La guerre en Ukraine laissait à craindre que Vladimir Poutine n’use de l’arme du gaz pour faire chanter les Occidentaux. Cette crainte est désormais réalité, avec les coups d’arrêt récurrents opérés par Gazprom sur le gazoduc Nordstream, officiellement pour des raisons de maintenance ou de règlement de facture tardif de la part des Européens. Face à l’enlisement du conflit, le Kremlin utilise plus que jamais la dépendance énergétique de l’Europe, son principal point faible, en représailles de leur soutien à l’Ukraine. Dès le printemps, les Européens s’étaient inquiétés des perspectives d’une crise énergétique pour l’hiver 2022, dans un contexte d’inflation et de pénuries déjà problématique. Le choc gazier est désormais bien là : en janvier 2021, le gaz s’échangeait à 15 euros/Mwh, contre près de 300 euros aujourd’hui. La récession est donc une perspective crédible pour le continent européen d’ici la fin de l’année.

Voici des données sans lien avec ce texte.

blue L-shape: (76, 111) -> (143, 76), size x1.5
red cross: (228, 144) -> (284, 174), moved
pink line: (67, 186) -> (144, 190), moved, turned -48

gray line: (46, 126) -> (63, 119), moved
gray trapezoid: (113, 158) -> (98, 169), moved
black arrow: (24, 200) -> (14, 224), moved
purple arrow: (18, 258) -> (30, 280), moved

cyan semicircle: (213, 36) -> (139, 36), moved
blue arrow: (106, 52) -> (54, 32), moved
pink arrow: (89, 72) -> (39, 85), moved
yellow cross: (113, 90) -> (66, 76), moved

Certes, cette situation permet à l’Union européenne de prendre enfin conscience des nombreux dysfonctionnements qui caractérisent son marché de l’énergie. L’indexation des prix de l’électricité sur ceux du gaz a eu l’effet pervers que l’on constate aujourd’hui, en rendant les pays-membres totalement dépendants des fluctuations de deux énergies essentielles à leurs économies. La diversification des sources d’approvisionnement est rapidement apparue comme une seconde difficulté, alors que la Russie fournit près de 75% du gaz européen (parfois jusqu’à 100% pour les pays d’Europe de l’Est comme la Pologne ou la Bulgarie). L’Europe peut certes importer du GNL auprès du premier producteur mondial, les Etats-Unis, et la Grèce s’impose d’ailleurs comme un « hub énergétique » via le terminal de Revithoussa, au large de l’Attique, pour l’écouler vers l’Europe centrale, tout comme le gaz en provenance d’Azerbaïdjan grâce au gazoduc Trans-Adriatique. Cela reste néanmoins insuffisant pour couvrir les besoins des Vingt-Sept.

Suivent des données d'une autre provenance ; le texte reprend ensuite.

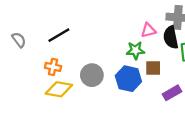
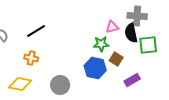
brown square: (153, 68) -> (116, 59), turned 32
gray circle: (92, 75) -> (60, 85), moved
yellow diamond: (59, 89) -> (20, 84), moved

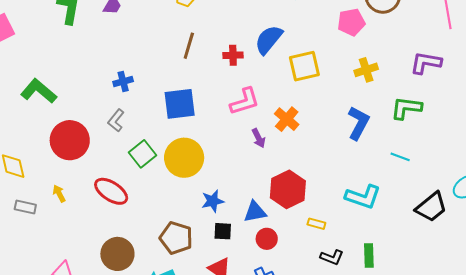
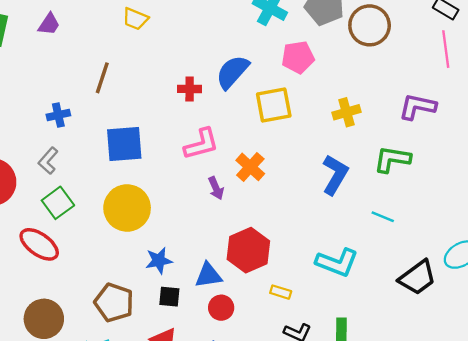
pink pentagon: (351, 22) -> (298, 57), moved
brown line: (189, 46) -> (102, 78), moved
green square: (142, 154) -> (58, 203), moved

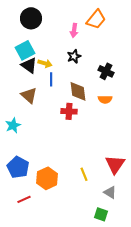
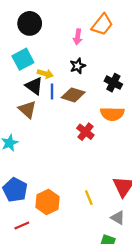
black triangle: (29, 65) -> (34, 86), moved
brown diamond: (78, 91) -> (73, 95), moved, turned -65
orange semicircle: (105, 99) -> (112, 114), size x1.5
red cross: (69, 111) -> (85, 132), moved, turned 35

Régulièrement évoquée depuis le début de la guerre, l’hypothèse d’un véritable retour de l’Iran sur la scène économique mondiale avait gagné en crédibilité ces dernières semaines, à la faveur des dernières négociations relativement optimistes sur un nouveau Joint Comprehensive Plan of Action. Une levée des sanctions imposées à l’Iran depuis mai 2018 permettrait en effet de pérenniser la baisse des cours du brut observée cet été. Possédant les quatrièmes réserves mondiales de pétrole, Téhéran pourrait en trois mois augmenter sa production quotidienne d’un million de barils, et exporter plus de deux millions de barils de brut quotidiens, soit le double de son volume actuel. 44 millions de barils sont aujourd’hui stockés en mer au large de la Chine et de Singapour, et pourraient rapidement revenir sur le marché en cas de levée des sanctions.
Pour l’heure, l’économie européenne bénéficie encore d’une période d’adaptation avant la mise en œuvre effectif du sixième paquet de sanctions contre la Russie, qui prévoit à partir de janvier 2023 un embargo (avec des exemptions) sur son pétrole. L’alternative représentée par l’Iran serait alors bienvenue pour éviter une nouvelle flambée des cours, et l’agence Goldman Sachs estime déjà qu’un retour des hydrocarbures iraniennes permettrait de faire baisser le prix du baril, prévu autour de 125 dollars pour 2023, de 5 à 10 dollars.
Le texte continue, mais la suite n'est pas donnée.